Almost every country with significant capital controls are ones you likely wouldn't want to voluntarily move to.


You’re assuming I own capital. I don’t.

Maybe you wouldn’t want to move to a country where the working class is in charge, as opposed to your own class. I don’t dispute that.


I did not make that assumption, with the idea that in countries with free (or freer, at any rate) market-based economies with little to no capital controls, the rising tide lifts all boats, including those of the proletariat without capital, to a standard of living higher than countries with unfree economies and significant capital controls.

In fact, in two of the countries that presently have significant capital controls (China and Russia), even your human capital is controlled with internal passports that limit where in your own country you can move to.

Of course, I likewise don't dispute that I don't know what your preferences are. My original statement ("you likely wouldn't want to") was intended to be a general statement, not for you in particular as an individual.


[dead]


According to your first source, "cutting the top tax rate does not lead to economic growth" but it does not lead to economic stagnation or shrinkage either; "cutting the top tax rate does not lead to income growth" but does not lead to income decrease either; "cutting the top tax rate does not lead to wage growth" but does not lead to wage decrease either; "cutting the top tax rate does not lead to job creation" but does not lead to job destruction either. That is to say, cutting the top tax rate has no correlation with any of those four items.

So if taking more or less taxes from the rich results in no meaningful difference in ordinary American lives, shouldn't the government then default to taking less? The other way would be just wasteful. And if your argument is that no, in fact the additional tax revenue from the rich is helpful because it funds various redistributive social programs, then my counterargument is that what those programs seem to be most effective at is incentivizing creating an unemployable underclass at the taxpayer's expense[0] while enriching politically connected players.

[0]: See Thomas Sowell's extensive body of research on the general welfare of black Americans before and after the Great Society programs of the 60s.


So clearly you don't see the usefulness of government being able to spend money on programs that do make a difference, even going as far as to label it wasteful. I'd argue that letting people keep money that makes no significant difference in their life, other than sitting as a number on a bank account, is wasteful. If people can use money to better society, so can government, difference being government can spend money selflessly.

Government spending, in certain cases, can and is wasteful. To claim that all is, is clearly false.

I'd be wary of quoting Thomas Sowell, he's basically the guy to victim blame minorities into saying that being poor is their fault.


> government can spend money selflessly

"Selflessly" insofar as everyone involved has no incentives, internal or external, that direct their behavior one way or another; which is to say, not selflessly at all.

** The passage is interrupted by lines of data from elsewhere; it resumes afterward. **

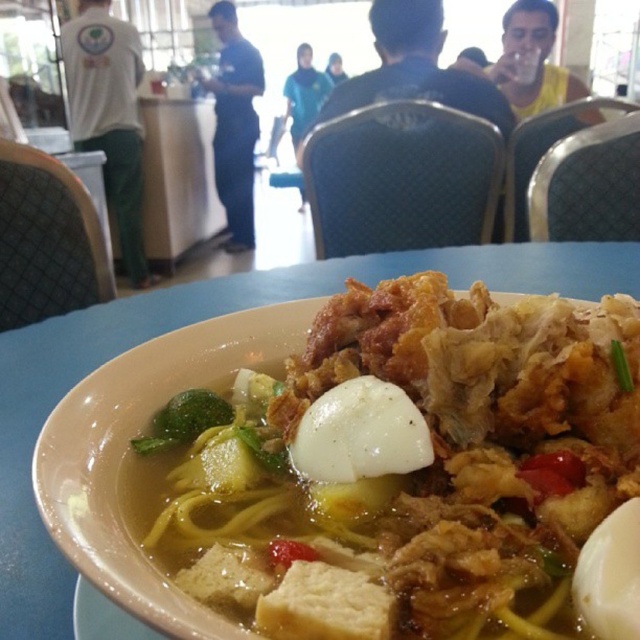 Question: Is translucent white egg at center in front of white smooth egg at center?

Choices:
 (A) no
 (B) yes

Answer: (B)

Question: Which of the following is the farthest from the observer?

The government isn't a machine that takes action for the good of the citizens with no feeling. It's a messy organization composed of people who are all looking out for their salaries, what makes their boss look good or their rivals look bad, whether they win the next election, and maybe sometimes the stated mission of the organization or the good of the citizens. And moreover, it does all that with the might of the law, the monopoly on violence.

If it's a similar amount of money for a similar level of outcome, I'd much rather the people use the money to better society and not government, for those reasons.

> Thomas Sowell, he's basically the guy to victim blame minorities into saying that being poor is their fault

What a demeaning way to describe a human being with an incredible personal story and his life's work. And it's wrong, too: if you simplify into a sentence or two what he says about minorities (and his body of work extends far beyond that), it's that well-meaning government policies often incentivize minorities into entering cycles of poverty, and that minorities should depend on themselves first and foremost and not the government to improve their lot.